Ms. Sortun was a panelist for the Forum’s discussion on Feeding 10 Billion by 2050.
If speaking French is one way to lay the foundations of a cooking career, the two years Seattle native Ana Sortun spent in her local L’Ecole Francaise were well invested. Fluent in French before 20, Sortun moved to Paris, attending La Varenne École de Cuisine and worked as a stagiare. Sortun credits her travels abroad as a major influence in her cooking. She apprenticed at the two-star Michelin rated Neichel Restaurant in Barcelona, Spain, with time spent in top kitchens in Turkey, Italy, and France.
Returning to the United States in the early 1990s, Sortun opened Moncef Medeb’s Aigo Bistro in Concord, Massachusetts. Stints at 8 Holyoke and Casablanca in Harvard Square, and a slew of national press attention soon followed. When Sortun opened Oleana in 2001, she quickly drew raves for her creative combination of farm-fresh ingredients and eastern Mediterranean spice blends. In 2002, she was named a StarChefs.com Rising Star Chef.

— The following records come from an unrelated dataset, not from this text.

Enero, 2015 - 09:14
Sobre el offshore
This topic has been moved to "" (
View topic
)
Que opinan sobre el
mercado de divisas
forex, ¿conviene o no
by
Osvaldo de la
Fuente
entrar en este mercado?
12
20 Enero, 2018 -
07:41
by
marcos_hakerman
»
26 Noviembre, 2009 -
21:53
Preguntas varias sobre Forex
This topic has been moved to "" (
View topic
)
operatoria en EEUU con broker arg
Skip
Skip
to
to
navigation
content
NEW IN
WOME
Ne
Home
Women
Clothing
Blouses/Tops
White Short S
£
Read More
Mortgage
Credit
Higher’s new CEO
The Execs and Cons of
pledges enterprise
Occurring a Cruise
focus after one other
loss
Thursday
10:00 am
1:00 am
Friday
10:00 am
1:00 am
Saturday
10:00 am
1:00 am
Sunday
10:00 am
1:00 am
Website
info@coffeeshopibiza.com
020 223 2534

Sortun received the James Beard Foundation’s “Best Chef, Northeast” award in 2005. And her cookbook, Spice: Flavors of the Eastern Mediterranean, was published in 2006 and nominated for “Best International Cookbook” by the James Beard Foundation. Perhaps more pivotally, 2006 also brought the addition of Siena Farm, owned and farmed by Sortun’s husband, Chris Kurth. Named for their daughter, the farm provides Sortun with fresh, organic produce for an expanding empire.

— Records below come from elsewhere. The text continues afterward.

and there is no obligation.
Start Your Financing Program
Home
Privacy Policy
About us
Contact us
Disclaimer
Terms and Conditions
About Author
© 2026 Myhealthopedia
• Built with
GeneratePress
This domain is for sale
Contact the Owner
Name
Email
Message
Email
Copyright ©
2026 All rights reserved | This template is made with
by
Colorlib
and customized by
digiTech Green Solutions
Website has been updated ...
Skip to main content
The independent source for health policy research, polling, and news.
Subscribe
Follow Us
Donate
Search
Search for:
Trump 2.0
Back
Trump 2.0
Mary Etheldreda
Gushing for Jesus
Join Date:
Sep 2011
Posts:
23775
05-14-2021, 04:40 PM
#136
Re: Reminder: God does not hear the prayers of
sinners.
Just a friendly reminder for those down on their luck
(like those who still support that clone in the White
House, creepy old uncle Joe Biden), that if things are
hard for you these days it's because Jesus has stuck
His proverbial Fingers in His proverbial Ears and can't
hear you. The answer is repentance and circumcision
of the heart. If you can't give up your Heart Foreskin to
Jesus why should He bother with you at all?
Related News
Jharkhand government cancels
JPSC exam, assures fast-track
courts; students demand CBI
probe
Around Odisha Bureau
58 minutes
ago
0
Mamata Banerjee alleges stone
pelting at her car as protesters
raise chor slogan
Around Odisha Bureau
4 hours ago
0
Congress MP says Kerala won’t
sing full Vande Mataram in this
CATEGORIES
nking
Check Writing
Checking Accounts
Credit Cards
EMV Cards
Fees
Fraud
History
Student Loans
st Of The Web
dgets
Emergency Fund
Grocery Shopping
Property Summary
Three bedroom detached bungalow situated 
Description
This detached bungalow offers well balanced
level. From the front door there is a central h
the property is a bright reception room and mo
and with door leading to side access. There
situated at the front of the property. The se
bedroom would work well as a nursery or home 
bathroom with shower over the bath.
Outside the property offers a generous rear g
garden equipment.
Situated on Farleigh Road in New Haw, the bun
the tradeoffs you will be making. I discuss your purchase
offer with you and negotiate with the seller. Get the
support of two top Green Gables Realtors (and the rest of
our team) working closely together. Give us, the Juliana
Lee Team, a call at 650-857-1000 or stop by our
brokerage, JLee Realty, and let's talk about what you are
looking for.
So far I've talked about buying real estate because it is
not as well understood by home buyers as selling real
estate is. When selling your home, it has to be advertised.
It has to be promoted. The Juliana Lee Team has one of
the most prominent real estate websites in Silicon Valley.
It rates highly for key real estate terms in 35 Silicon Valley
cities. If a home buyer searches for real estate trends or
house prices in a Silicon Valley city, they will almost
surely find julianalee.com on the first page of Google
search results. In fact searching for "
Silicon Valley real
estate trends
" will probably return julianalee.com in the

In late June, 2008 Sortun and Pastry Chef Maura Kilpatrick open Sofra, a Middle Eastern café and bakery in Cambridge, Massachusetts. And most recently, Sortun partnered with protegée Cassie Piuma to open Sarma in Somerville, modeled after a Turkish mayhane (or tavern). A 2014 James Beard “Outstanding Chef” nomination, mong her many accomplishments, solidifies her as a leading female chef, and, as Mimi Sheraton said in her memoirs, one of the “best creative fusion practitioners” in the country.